## EXERCISE OBJECTIVE
Note each line in the data below that holds "Буратино", and copy it.

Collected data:
╔══

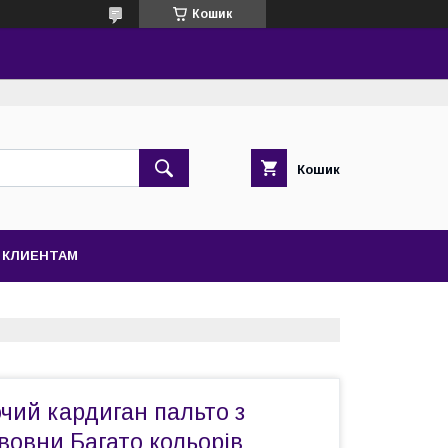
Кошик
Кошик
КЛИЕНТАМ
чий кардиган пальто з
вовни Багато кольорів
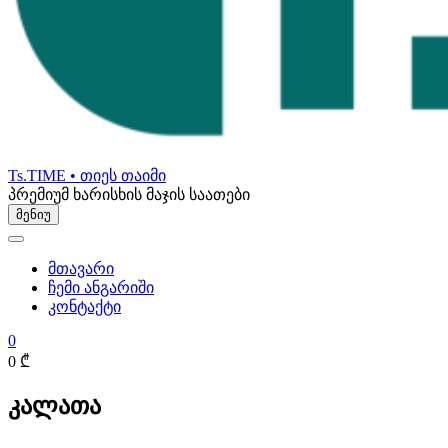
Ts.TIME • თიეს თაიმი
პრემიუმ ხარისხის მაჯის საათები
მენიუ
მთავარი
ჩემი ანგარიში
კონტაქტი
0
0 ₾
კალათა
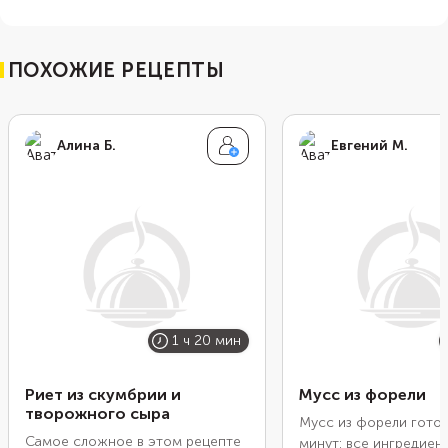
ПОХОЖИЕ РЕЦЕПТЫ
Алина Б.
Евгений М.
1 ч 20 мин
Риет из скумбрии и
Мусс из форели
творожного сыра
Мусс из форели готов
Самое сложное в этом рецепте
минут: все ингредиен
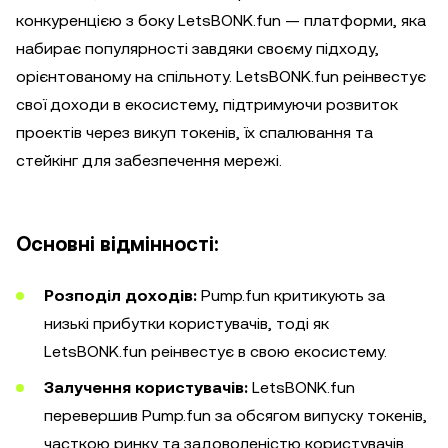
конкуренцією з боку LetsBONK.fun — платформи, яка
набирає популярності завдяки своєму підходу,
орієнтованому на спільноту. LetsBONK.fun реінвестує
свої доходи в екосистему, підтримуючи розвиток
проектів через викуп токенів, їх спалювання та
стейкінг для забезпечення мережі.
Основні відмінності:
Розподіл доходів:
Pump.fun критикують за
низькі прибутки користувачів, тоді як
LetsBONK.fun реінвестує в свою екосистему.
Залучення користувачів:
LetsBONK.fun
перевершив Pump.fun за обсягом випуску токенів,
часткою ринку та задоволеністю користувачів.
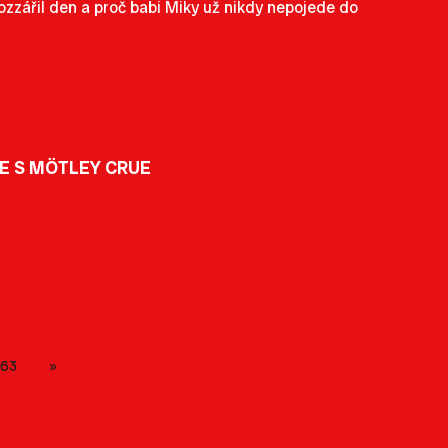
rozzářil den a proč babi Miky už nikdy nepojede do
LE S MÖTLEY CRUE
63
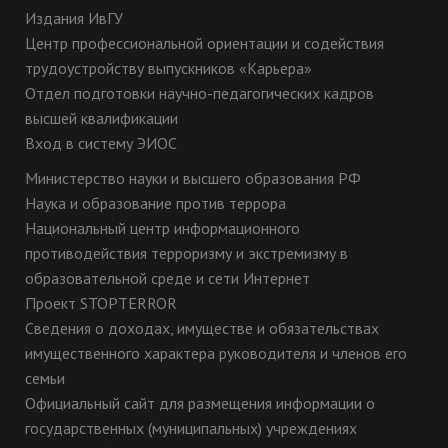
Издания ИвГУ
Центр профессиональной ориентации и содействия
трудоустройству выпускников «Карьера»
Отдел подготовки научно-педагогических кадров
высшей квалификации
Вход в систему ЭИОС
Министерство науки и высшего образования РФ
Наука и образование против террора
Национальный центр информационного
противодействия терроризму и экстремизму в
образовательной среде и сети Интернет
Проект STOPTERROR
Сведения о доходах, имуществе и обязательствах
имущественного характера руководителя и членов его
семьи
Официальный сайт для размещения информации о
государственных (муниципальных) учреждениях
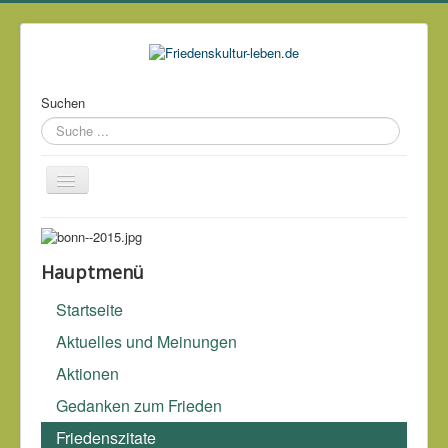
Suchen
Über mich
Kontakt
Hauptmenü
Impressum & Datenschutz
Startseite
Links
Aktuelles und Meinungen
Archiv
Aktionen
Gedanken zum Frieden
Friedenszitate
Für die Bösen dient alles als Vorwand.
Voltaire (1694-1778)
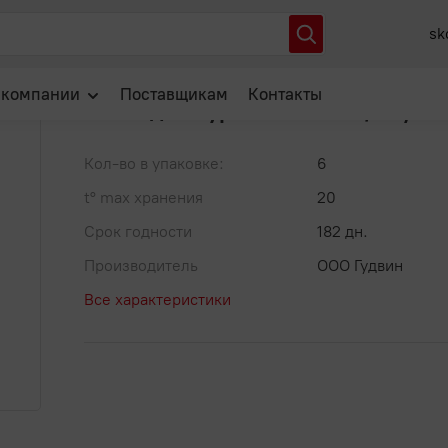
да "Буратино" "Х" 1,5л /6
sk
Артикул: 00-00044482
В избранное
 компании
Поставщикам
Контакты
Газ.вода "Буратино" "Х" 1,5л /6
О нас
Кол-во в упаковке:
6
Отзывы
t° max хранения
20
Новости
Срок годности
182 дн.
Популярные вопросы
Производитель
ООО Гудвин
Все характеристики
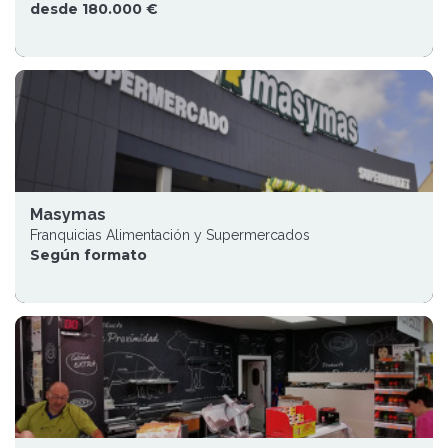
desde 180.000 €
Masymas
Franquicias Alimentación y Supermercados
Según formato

╚══
╔══

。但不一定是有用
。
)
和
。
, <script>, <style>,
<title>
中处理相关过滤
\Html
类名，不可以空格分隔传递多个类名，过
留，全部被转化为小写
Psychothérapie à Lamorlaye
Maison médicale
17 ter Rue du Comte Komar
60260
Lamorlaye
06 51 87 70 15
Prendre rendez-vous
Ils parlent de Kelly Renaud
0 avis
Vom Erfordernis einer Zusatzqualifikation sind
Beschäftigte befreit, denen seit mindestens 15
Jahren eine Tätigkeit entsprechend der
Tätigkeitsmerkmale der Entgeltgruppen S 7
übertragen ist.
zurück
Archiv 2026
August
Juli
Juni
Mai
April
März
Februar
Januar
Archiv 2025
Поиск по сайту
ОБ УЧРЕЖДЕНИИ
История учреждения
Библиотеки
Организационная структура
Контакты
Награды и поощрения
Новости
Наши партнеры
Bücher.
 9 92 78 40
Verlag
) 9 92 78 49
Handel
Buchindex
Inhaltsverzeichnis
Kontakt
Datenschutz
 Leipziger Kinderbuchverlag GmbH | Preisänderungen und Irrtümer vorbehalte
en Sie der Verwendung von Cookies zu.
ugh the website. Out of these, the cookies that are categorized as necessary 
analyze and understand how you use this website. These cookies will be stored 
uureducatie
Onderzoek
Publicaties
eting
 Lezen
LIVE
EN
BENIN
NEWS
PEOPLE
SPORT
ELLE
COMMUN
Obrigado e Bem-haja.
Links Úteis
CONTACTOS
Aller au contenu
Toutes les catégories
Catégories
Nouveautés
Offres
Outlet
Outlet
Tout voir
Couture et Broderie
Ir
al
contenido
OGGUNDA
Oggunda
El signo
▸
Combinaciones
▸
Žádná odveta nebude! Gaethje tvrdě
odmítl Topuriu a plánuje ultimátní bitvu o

╚══

## RESULT OF THE EXERCISE
да "Буратино" "Х" 1,5л /6
Газ.вода "Буратино" "Х" 1,5л /6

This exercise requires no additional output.